Monitor and troubleshoot apps with App Metrics

You can monitor and troubleshoot apps using App Metrics.

Understanding the health and performance of your apps

App Metrics helps you to understand and troubleshoot the health and performance of your apps by offering the following indicators, data, and visualizations:

Latency: Response times for your app.
Traffic: Number of requests made for your app.
Errors: HTTP errors thrown by your app.
Saturation (Container Metrics): Three charts measuring CPU, memory, and disk consumption percentages.
Custom Metrics: User-customizable charts for measuring app performance, such as Spring Boot Actuator and Micrometer metrics, or user-defined custom business metrics.
App Events: A chart of update, start, stop, crash, SSH, and staging failure events.
Logs: A list of app logs that you can search, filter, and download.

The following sections describe a standard workflow for App Metrics to monitor or troubleshoot your apps.

Viewing an app

In a browser, go to metrics.sys.DOMAIN and log in with your User Account and Authentication (UAA) credentials. Select an app from the search bar to view metrics and logs.

App Metrics respects UAA permissions so you can view any app that runs in a space that you have access to.

App Metrics displays app data for a specific time frame on the dashboard.

Changing the time frame

The charts show time along the horizontal axis. You can change the time frame for all charts and the logs by using the time selector options. You can select from several preset timescales or select a custom date range.

In addition, from any chart, you can click and drag to zoom in on areas of interest. This adjusts all of the charts, and logs, to show data for that time frame.

Auto refresh the dashboard

Auto-refresh mode updates the metrics charts and logs on your dashboard for a timed interval as data is received.

The default auto-refresh interval is set to one minute and is currently not configurable.

Viewing metrics at the process and app instance level

App Metrics relays metric data at the app process level to allow for an in-depth troubleshooting experience, even across a rolling deployment. You are able to view the app metrics that are related to a specific process and focus in further to the specific instances within those processes. This action correlates directly with the processes and app instances in Apps Manager.

The dashboard displays metrics aggregated across all processes by default. To view metrics by specific process, select a process type from the dropdown near the upper-left of the dashboard.

When you select a specific process type, the metrics charts display aggregate data from all instances for the selected process type.

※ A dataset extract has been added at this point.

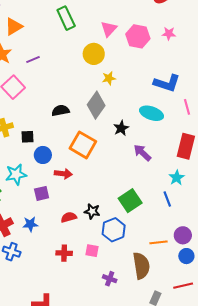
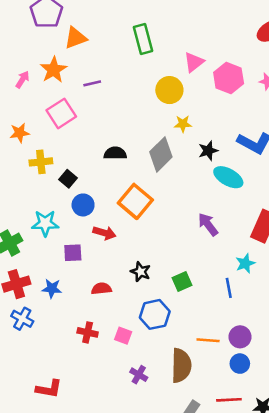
black star: (121, 128) -> (208, 151), moved
black square: (27, 137) -> (68, 179), turned 32
green square: (130, 201) -> (182, 282), size x0.7
black star: (92, 211) -> (140, 272), moved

To view metrics for the individual instances within the selected process, select the Instances radio button at the upper-right of the dashboard.

To view metrics for a specific app instance or selection of specific instances, select your instance or instances from the legend of any chart on the dashboard and select the Instances radio button.

Interpreting metrics

The default metrics charts that are included with App Metrics provide high level indicators for the four golden signals for monitoring the health of apps running on distributed systems:

Latency
Traffic
Errors
Saturation

The following sections explain how to use each of the charts on the dashboard to monitor and troubleshoot your app.

Network metrics

If apps are not configured for network traffic, they show No Data or zeros for the default Latency, Traffic, and Errors metrics.

Latency: Average latency of a request in milliseconds. A spike in response time means your users are waiting longer. Scaling app instances can spread that workload over more resources and results in faster response times.
Traffic: Number of network requests per minute. A spike in HTTP requests means more users are using your app. Scaling app instances reduces the response time.
Errors: Number of network request errors per minute. A spike in HTTP errors means one or more 5xx errors occurred. Check your app logs for more information.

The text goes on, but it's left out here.